Before you can strategically diversify, it’s important to understand a few key elements:
Your appetite for risk: How much volatility are you comfortable with?
Your investment timeframe: Are you investing to achieve a long-term or short-term goal?
Your financial needs: What do you plan to use the money from your investments for? Retirement? Buying a home? Sending children to college?
Understanding your investing goals and how much risk you’re willing to take to achieve them will help inform which assets you choose to include in your portfolio. For instance, a portfolio designed to target a retirement date that’s 30 years away may be composed primarily of stocks for appreciation, whereas one dedicated to supporting an investor in retirement may be more diversified across asset classes and also more heavily weighted toward more conservative assets.

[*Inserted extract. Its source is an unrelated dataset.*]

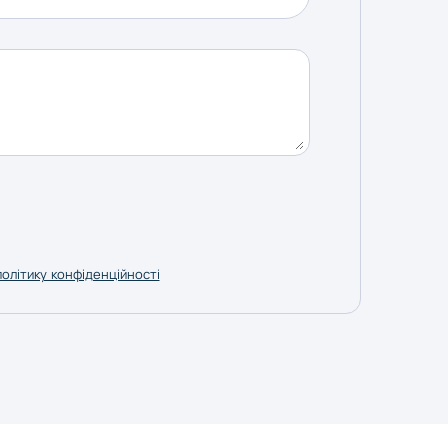
політику конфіденційності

How you intend to manage your portfolio is also a factor. If you plan to do it yourself, you may spend hours researching various types of assets and stocks to create a mix of investments that meets your diversification goals. On the other hand, if you invest in a ready-made portfolio, such as an index fund or an exchange-traded fund, for example, you’ll likely have to pay management fees for that convenience.
In addition, you’ll need to rebalance your portfolio from time to time as your goals change and as your investments gain and lose value due to normal market conditions. Although diversification is a simple investing strategy, it is be no means one-size-fits-all. What works for you may not work for another investor, and vice versa. In addition, your approach will likely change over time as your needs shift. Diversification also isn’t a one and done strategy. You’ll need to revisit and revise your portfolio as you age and as your goals evolve over time.